### Record set ###
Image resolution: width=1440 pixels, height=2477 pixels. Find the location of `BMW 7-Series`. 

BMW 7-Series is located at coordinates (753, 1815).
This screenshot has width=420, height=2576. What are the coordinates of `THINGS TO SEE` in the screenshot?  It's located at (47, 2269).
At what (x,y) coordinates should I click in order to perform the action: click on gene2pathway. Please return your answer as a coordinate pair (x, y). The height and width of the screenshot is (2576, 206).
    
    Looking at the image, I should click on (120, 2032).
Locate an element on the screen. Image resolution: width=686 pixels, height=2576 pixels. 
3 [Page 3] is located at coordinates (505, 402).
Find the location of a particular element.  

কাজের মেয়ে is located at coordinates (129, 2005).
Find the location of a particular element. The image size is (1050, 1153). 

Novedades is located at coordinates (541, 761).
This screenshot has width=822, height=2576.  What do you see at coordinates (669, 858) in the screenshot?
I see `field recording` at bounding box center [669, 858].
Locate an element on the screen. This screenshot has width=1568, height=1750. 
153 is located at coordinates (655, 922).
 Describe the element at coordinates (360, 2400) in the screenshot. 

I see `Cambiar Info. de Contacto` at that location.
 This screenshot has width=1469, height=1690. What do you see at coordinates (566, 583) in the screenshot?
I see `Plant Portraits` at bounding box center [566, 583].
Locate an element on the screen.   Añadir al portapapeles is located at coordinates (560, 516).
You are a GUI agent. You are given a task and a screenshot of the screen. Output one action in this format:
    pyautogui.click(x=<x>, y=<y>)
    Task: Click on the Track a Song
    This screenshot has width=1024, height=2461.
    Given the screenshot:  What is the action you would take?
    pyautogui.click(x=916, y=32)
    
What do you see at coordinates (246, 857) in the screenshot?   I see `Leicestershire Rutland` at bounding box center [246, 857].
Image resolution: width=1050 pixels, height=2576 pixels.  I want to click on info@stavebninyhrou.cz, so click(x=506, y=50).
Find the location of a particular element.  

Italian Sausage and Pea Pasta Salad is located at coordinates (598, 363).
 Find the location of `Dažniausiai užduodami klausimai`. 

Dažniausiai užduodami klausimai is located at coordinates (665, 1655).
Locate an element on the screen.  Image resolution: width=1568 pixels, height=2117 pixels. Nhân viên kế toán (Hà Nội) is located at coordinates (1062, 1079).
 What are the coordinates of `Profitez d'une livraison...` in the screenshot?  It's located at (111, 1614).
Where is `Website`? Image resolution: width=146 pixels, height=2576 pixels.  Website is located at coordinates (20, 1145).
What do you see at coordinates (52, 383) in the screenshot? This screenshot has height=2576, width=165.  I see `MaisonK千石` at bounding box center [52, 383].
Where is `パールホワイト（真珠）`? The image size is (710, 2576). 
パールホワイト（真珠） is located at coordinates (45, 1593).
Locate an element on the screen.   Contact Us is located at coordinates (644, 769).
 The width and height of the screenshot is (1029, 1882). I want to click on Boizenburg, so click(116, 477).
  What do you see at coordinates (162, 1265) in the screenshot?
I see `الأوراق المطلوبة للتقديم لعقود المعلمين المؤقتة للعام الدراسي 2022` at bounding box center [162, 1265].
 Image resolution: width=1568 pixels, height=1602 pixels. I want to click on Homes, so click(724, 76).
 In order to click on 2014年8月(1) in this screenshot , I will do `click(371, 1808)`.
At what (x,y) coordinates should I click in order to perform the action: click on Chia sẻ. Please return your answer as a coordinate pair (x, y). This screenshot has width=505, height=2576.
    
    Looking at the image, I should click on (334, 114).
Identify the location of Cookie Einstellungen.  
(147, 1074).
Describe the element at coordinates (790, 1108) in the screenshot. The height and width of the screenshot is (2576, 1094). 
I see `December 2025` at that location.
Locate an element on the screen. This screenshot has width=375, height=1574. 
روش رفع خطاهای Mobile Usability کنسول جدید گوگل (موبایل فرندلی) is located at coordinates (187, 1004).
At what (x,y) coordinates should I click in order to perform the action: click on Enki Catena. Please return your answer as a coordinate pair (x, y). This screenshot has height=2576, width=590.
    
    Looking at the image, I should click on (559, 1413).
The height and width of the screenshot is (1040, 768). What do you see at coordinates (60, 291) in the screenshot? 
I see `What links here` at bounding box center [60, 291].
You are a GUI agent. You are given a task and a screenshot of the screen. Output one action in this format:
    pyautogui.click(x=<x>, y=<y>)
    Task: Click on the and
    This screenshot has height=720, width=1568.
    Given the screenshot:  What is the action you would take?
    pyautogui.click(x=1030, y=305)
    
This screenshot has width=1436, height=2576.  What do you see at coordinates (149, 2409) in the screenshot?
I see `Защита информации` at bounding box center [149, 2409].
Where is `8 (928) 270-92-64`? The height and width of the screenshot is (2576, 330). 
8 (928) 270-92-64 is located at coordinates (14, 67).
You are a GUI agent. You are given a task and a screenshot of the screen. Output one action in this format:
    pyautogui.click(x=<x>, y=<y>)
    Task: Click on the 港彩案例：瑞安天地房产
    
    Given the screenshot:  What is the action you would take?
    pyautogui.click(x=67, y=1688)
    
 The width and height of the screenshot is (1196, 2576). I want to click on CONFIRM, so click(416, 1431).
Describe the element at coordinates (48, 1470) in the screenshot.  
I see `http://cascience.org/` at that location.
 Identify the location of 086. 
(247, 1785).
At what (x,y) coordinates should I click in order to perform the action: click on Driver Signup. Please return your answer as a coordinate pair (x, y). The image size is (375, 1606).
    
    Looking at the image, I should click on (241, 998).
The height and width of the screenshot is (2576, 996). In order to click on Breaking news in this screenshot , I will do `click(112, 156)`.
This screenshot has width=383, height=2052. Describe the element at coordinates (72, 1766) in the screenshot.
###
Requirement: From the records above, copy each line where the word "will" can be found.

Answer area:
 In order to click on 2014年8月(1) in this screenshot , I will do `click(371, 1808)`.
The height and width of the screenshot is (2576, 996). In order to click on Breaking news in this screenshot , I will do `click(112, 156)`.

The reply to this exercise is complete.